Find funds for narrowbanding or face possible consequences, panelist says
LAS VEGAS — Fire chiefs and other public-safety leaders must upgrade their radio systems to meet the Federal Communications Commission’s narrowbanding mandate by Jan. 1, 2013, or face fines, warned Rick Smith, president of RS Consultants, during a session about incident command communications at the International Wireless Communications Expo. Many leaders have lobbied for a deadline extension because of economic woes, but the FCC has stated that it will not extend the deadline. So agencies must find the money to upgrade or fully replace their systems —including repeaters, mobiles and portables, and base stations — to be narrowband-compliant.
“There’s no choice in this manner,” Smith said.
Smith said there are Federal Emergency Management Administration grants that can provide agencies with the funding needed to upgrade their systems.
“If they have a grant writer, they really need to go out and research this,” he said.
But even if departments can’t find grants, they do have to find a way to pay for narrowbanding. “If there are no grants available, it will have to come out of their general budget,” Smith said. “They are going to have to look at things and put other purchases on hold.
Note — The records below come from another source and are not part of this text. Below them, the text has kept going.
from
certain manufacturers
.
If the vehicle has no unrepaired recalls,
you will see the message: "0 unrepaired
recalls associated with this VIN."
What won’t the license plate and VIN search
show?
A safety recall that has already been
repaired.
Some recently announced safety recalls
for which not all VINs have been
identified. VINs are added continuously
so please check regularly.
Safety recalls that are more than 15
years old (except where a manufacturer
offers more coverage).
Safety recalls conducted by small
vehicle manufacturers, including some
Meaning the fire engines are going to have to last a little longer so they can pay for this mandated communications upgrade.”
Smith said leadership should use a consultant to analyze their current radio system and determine the agencies with which they closely work in order to ensure interoperability. In addition, if smaller departments partner with large agencies they may be able to piggyback on discounted deals from vendors based on purchasing volume.
Finally, Smith said public safety agencies should make communication equipment upgrades a priority.
“Don’t skimp on communications,” he warned. “We spend so much money on equipment — making sure we do our dailies on engines, checking tires, fuel, oil, windshields — but maintenance on radio systems is crucial. If you don’t keep up with maintenance, your radio systems may not work or be as reliable as needed during an incident.”